Cosmopolitan, with 71 species given in Virtanen (2003), but likely to be far less as worldwide revisions by Fransén (1995; 2004a, b) of two of the Sections, including the most speciose, recognise 25 species; seven species in Victoria.
Bartramia is currently divided into three sections: Bartramia, Vaginella and Strictidium. These sections correspond to lineages detected in phylogenies based on combined nuclear and chloroplast DNA sequences with limited taxon sampling (Damayanti et al. 2012; Câmara et al. 2019). Section Bartramia is characterised by autoicous sexuality and leaves that narrow gradually from base into a unistratose linear limb and are flexuose or curled when dry, and in Victoria is represented by B. mossmaniana Müll.Hal. (Fransén 2004a). Section Vaginella is characterised by dioicous, paroicous or synoicous sexuality and leaves that abruptly narrow from a sheathing base into bi- or tristratose subulate limb and are often straight and appressed to the stem when dry (Fransén 2004a), and in Victoria is represented by B. hampeana Müll.Hal., B. robusta Hook.f. & Wilson and B. subsymmetrica Cardot. Section Strictidium is characterised by dioicous or synoicous sexuality and leaves without a sheathing base that narrows gradually into a bistratose triangular limb and are straight and appressed when dry (Fransén 2004a), and in Victoria is represented by B. breutelii Müll.Hal., B. nothostricta Catches. and B. strictifolia Taylor. It is likely that Leiomela, a pantropical genus of twelve species (Matteri 1997), will need to be subsumed in Bartramia as it appears to be derived from Bartramia section Vaginella (Damayanti et al. 2012). Leiomela is distinguished from Bartramia by its immersed capsules and reticulate spores (Matteri 1997)

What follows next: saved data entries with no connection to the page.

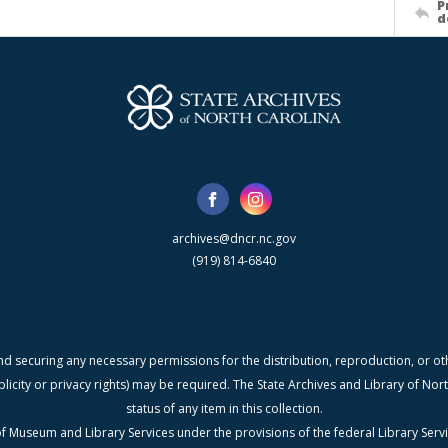
P
d
archives@dncr.nc.gov
(919) 814-6840
nd securing any necessary permissions for the distribution, reproduction, or othe
blicity or privacy rights) may be required. The State Archives and Library of N
status of any item in this collection.
f Museum and Library Services under the provisions of the federal Library Serv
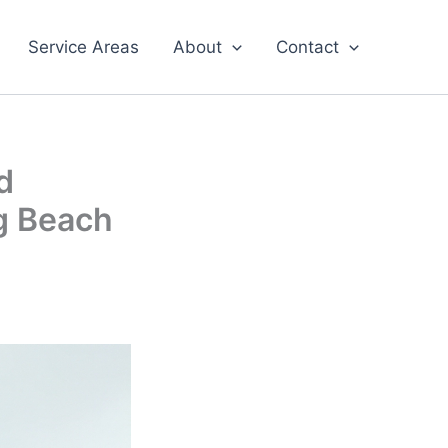
Service Areas
About
Contact
d
ng Beach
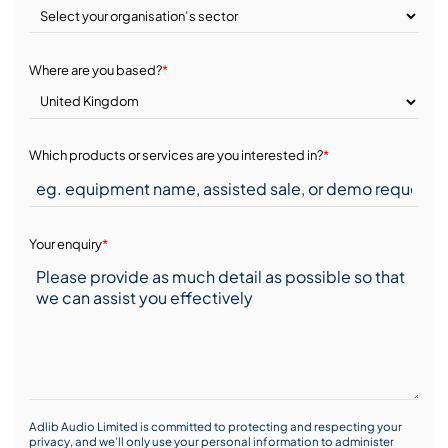
Where are you based?
*
Which products or services are you interested in?
*
Your enquiry
*
Adlib Audio Limited is committed to protecting and respecting your
privacy, and we’ll only use your personal information to administer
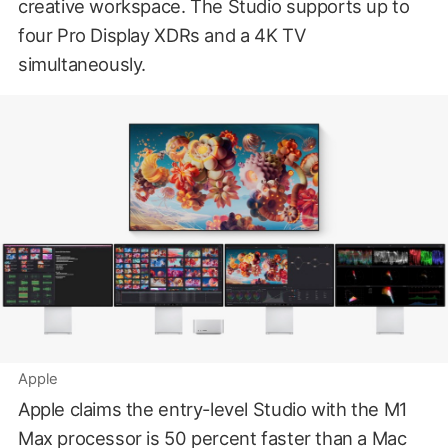
creative workspace. The Studio supports up to
four Pro Display XDRs and a 4K TV
simultaneously.
Apple
Apple claims the entry-level Studio with the M1
Max processor is 50 percent faster than a Mac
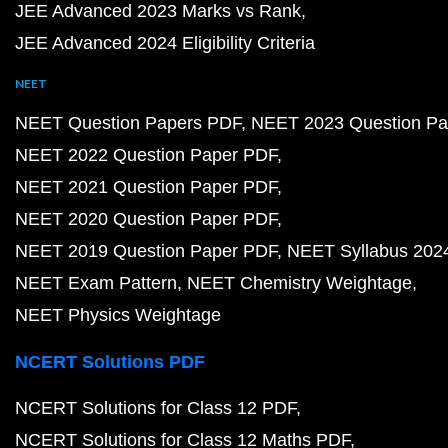
JEE Advanced 2023 Marks vs Rank
JEE Advanced 2024 Eligibility Criteria
NEET
NEET Question Papers PDF
NEET 2023 Question Pa
NEET 2022 Question Paper PDF
NEET 2021 Question Paper PDF
NEET 2020 Question Paper PDF
NEET 2019 Question Paper PDF
NEET Syllabus 202
NEET Exam Pattern
NEET Chemistry Weightage
NEET Physics Weightage
NCERT Solutions PDF
NCERT Solutions for Class 12 PDF
NCERT Solutions for Class 12 Maths PDF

Câmara, P.E.A.S.; Soares, A.E.R.; Henriques, D.K.; Peralta, D.F.; Bordin, J.; Carvalho-Silva, M.; Stech, M. (2019). New insights into the species diversity of Bartramia Hedw. (Bryophytina) in Antarctica. Antarctic Science 31: 208–215.
Damayanti, L.; Muñoz, J.; Wicke, S.; Symmank, L.; Shaw, B.; Frahm, J.-P.; Quandt, D. (2012). Common but new: Bartramia rosamrosiae, a “new” widespread species of apple mosses (Bartramiales, Bryophytina) from the Mediterranean and western North America. Phytotaxa 73: 37–59.

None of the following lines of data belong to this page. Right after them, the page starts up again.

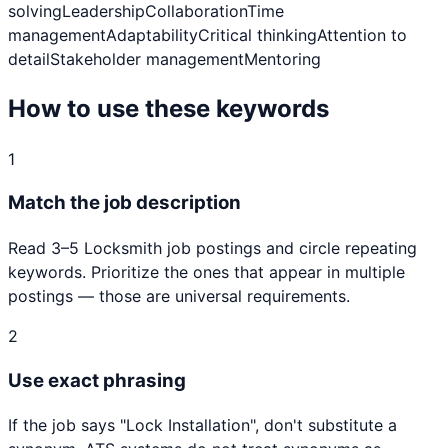
solving
Leadership
Collaboration
Time
management
Adaptability
Critical thinking
Attention to
detail
Stakeholder management
Mentoring
How to use these keywords
1
Match the job description
Read 3–5
Locksmith
job postings and circle repeating
keywords. Prioritize the ones that appear in multiple
postings — those are universal requirements.
2
Use exact phrasing
If the job says "
Lock Installation
", don't substitute a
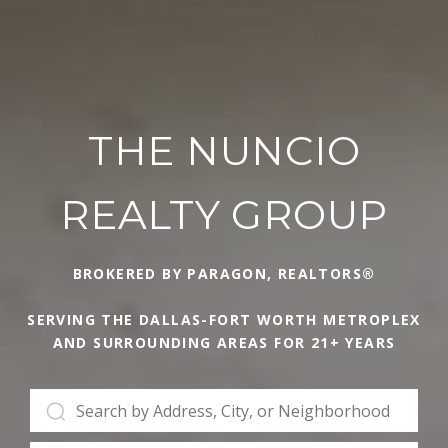
THE NUNCIO
REALTY GROUP
BROKERED BY PARAGON, REALTORS®
SERVING THE DALLAS-FORT WORTH METROPLEX
AND SURROUNDING AREAS FOR 21+ YEARS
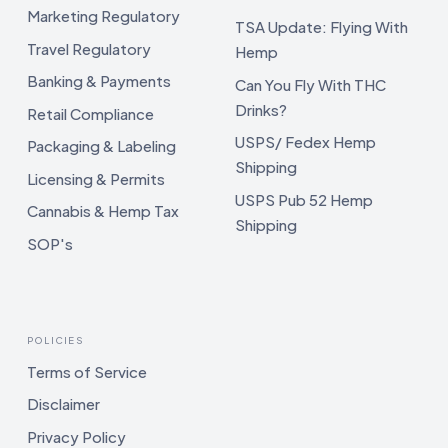
Marketing Regulatory
TSA Update: Flying With
Travel Regulatory
Hemp
Banking & Payments
Can You Fly With THC
Drinks?
Retail Compliance
USPS/ Fedex Hemp
Packaging & Labeling
Shipping
Licensing & Permits
USPS Pub 52 Hemp
Cannabis & Hemp Tax
Shipping
SOP's
POLICIES
Terms of Service
Disclaimer
Privacy Policy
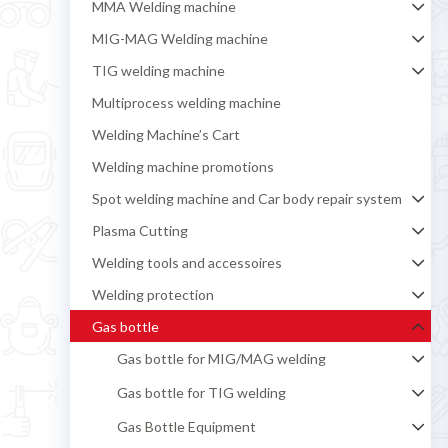
MMA Welding machine
MIG-MAG Welding machine
TIG welding machine
Multiprocess welding machine
Welding Machine’s Cart
Welding machine promotions
Spot welding machine and Car body repair system
Plasma Cutting
Welding tools and accessoires
Welding protection
Gas bottle
Gas bottle for MIG/MAG welding
Gas bottle for TIG welding
Gas Bottle Equipment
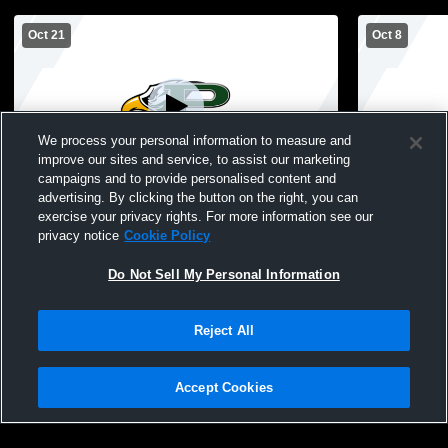
Oct 21
Oct 8
We process your personal information to measure and
improve our sites and service, to assist our marketing
L 1
-
3
L 1
-
3
campaigns and to provide personalised content and
advertising. By clicking the button on the right, you can
Allen High School vs Prosper High School
Prosper Hig
exercise your privacy rights. For more information see our
Girls' Varsity Volleyball
Volleyball -
privacy notice
Cookie Policy
Do Not Sell My Personal Information
Reject All
Accept Cookies
Privacy Policy
|
Terms & Conditions
|
Software License Agreement
|
Do
Not Sell My Personal Information
|
Cookies
|
Security
Hudl is a product and service of Agile Sports Technologies, Inc. All text and design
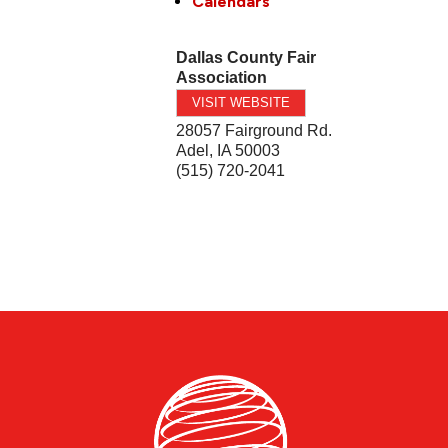
Calendars
Dallas County Fair
Association
VISIT WEBSITE
28057 Fairground Rd.
Adel
,
IA
50003
(515) 720-2041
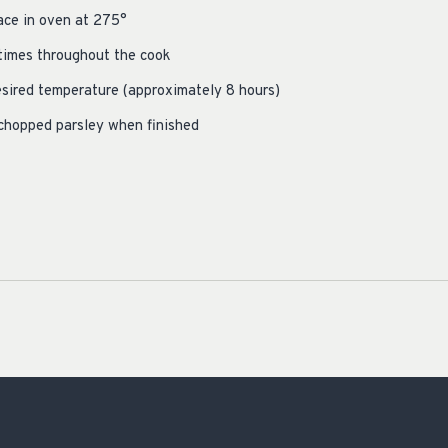
lace in oven at 275°
 times throughout the cook
esired temperature (approximately 8 hours)
 chopped parsley when finished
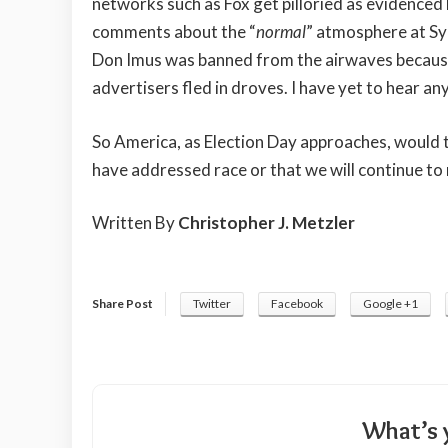
networks such as Fox get pilloried as evidenced b
comments about the “
normal
” atmosphere at Syl
Don Imus was banned from the airwaves because
advertisers fled in droves. I have yet to hear an
So America, as Election Day approaches, would t
have addressed race or that we will continue to r
Written By
Christopher J. Metzler
Share Post
Twitter
Facebook
Google +1
What’s 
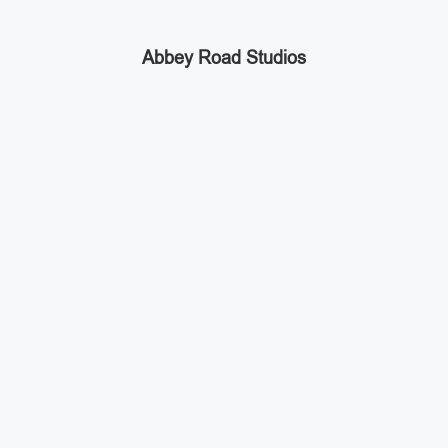
Abbey Road Studios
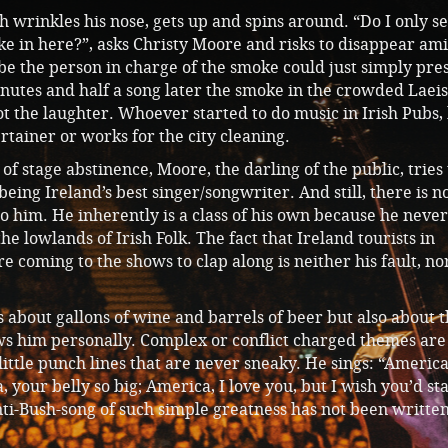
sh wrinkles his nose, gets up and spins around. “Do I only se
e in here?”, asks Christy Moore and risks to disappear ami
be the person in charge of the smoke could just simply pres
nutes and half a song later the smoke in the crowded Laeis
t the laughter. Whoever started to do music in Irish Pubs,
tainer or works for the city cleaning.
of stage abstinence, Moore, the darling of the public, tries 
being Ireland’s best singer/songwriter. And still, there is 
 to him. He inherently is a class of his own because he never
he lowlands of Irish Folk. The fact that Ireland tourists in
 coming to the shows to clap along is neither his fault, no
 about gallons of wine and barrels of beer but also about 
ws him personally. Complex or conflict charged themes are
 little punch lines that are never sneaky. He sings: “Americ
, your belly so big; America, I love you, but I wish you’d st
ti-Bush-song of such simple greatness has not been writte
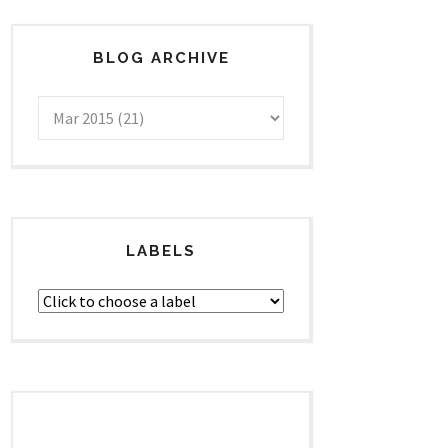
BLOG ARCHIVE
LABELS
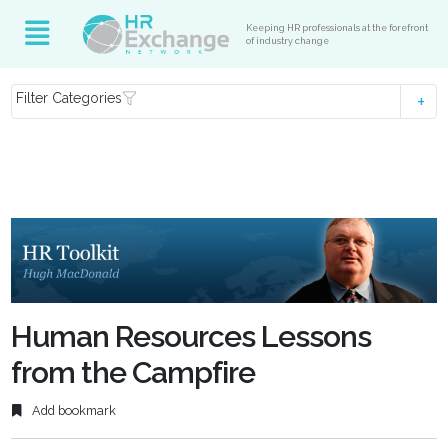
Keeping HR professionals at the forefront
of industry change
Filter Categories
Human Resources Lessons
from the Campfire
Add bookmark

Fransén, S. (1995). A taxonomic revision of Neotropical Bartramia Section Vaginella. Lindbergia 20: 147–179.
Fransén, S. (2004a). A taxonomic revision of Bartramia Hedw. Section Bartramia. Lindbergia 29: 113–122.
Fransén, S. (2004b). A taxonomic revision of extra-Neotropical Bartramia Section Vaginella C.Müll . Lindbergia 29: 73–107.
Matteri, C.M. (1997). Leiomela (Bartramiaceae, Musci), a new genus for Argentina. Journal of the Hattori Botanical Laboratory 83: 251–255.
Virtanen, V. (2003). Phylogeny of the Bartramiaceae (Bryopsida) based on morphology and on rbcL, rps4, and trnL-trnF sequence data. The Bryologist 106: 280–296.